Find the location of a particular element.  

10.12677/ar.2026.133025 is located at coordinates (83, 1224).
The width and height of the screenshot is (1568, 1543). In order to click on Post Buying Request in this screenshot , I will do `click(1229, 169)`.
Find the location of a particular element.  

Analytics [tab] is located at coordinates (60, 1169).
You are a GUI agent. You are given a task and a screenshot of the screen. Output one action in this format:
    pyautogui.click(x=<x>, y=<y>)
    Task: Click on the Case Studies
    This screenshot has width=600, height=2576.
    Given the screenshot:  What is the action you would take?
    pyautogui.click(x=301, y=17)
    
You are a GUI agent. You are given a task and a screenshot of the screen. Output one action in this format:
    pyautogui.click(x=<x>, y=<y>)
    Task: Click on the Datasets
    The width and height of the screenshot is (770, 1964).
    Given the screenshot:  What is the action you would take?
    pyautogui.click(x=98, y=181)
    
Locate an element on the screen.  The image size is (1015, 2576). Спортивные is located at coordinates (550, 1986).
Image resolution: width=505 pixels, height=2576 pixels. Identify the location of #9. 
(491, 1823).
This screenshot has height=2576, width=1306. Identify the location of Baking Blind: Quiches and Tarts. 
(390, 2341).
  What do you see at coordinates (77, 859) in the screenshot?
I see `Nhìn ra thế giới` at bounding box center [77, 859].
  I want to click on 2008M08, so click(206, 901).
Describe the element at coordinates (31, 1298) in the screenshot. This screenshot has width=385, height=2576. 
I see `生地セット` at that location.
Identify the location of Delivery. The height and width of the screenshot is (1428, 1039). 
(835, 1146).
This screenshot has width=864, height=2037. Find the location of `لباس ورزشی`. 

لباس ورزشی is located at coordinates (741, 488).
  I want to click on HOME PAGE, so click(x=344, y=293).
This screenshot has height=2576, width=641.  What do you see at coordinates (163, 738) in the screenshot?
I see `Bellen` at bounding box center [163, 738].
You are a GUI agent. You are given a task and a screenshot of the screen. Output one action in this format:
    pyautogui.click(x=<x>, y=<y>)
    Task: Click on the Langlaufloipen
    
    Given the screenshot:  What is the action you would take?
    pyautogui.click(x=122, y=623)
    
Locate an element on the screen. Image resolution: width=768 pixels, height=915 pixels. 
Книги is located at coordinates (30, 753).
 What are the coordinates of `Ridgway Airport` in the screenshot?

# Problem statement
Copy out the data exactly as it stands, leaving nothing out.

# Written answer
Find the location of a particular element.  

10.12677/ar.2026.133025 is located at coordinates (83, 1224).
The width and height of the screenshot is (1568, 1543). In order to click on Post Buying Request in this screenshot , I will do `click(1229, 169)`.
Find the location of a particular element.  

Analytics [tab] is located at coordinates (60, 1169).
You are a GUI agent. You are given a task and a screenshot of the screen. Output one action in this format:
    pyautogui.click(x=<x>, y=<y>)
    Task: Click on the Case Studies
    This screenshot has width=600, height=2576.
    Given the screenshot:  What is the action you would take?
    pyautogui.click(x=301, y=17)
    
You are a GUI agent. You are given a task and a screenshot of the screen. Output one action in this format:
    pyautogui.click(x=<x>, y=<y>)
    Task: Click on the Datasets
    The width and height of the screenshot is (770, 1964).
    Given the screenshot:  What is the action you would take?
    pyautogui.click(x=98, y=181)
    
Locate an element on the screen.  The image size is (1015, 2576). Спортивные is located at coordinates (550, 1986).
Image resolution: width=505 pixels, height=2576 pixels. Identify the location of #9. 
(491, 1823).
This screenshot has height=2576, width=1306. Identify the location of Baking Blind: Quiches and Tarts. 
(390, 2341).
  What do you see at coordinates (77, 859) in the screenshot?
I see `Nhìn ra thế giới` at bounding box center [77, 859].
  I want to click on 2008M08, so click(206, 901).
Describe the element at coordinates (31, 1298) in the screenshot. This screenshot has width=385, height=2576. 
I see `生地セット` at that location.
Identify the location of Delivery. The height and width of the screenshot is (1428, 1039). 
(835, 1146).
This screenshot has width=864, height=2037. Find the location of `لباس ورزشی`. 

لباس ورزشی is located at coordinates (741, 488).
  I want to click on HOME PAGE, so click(x=344, y=293).
This screenshot has height=2576, width=641.  What do you see at coordinates (163, 738) in the screenshot?
I see `Bellen` at bounding box center [163, 738].
You are a GUI agent. You are given a task and a screenshot of the screen. Output one action in this format:
    pyautogui.click(x=<x>, y=<y>)
    Task: Click on the Langlaufloipen
    
    Given the screenshot:  What is the action you would take?
    pyautogui.click(x=122, y=623)
    
Locate an element on the screen. Image resolution: width=768 pixels, height=915 pixels. 
Книги is located at coordinates (30, 753).
 What are the coordinates of `Ridgway Airport` in the screenshot?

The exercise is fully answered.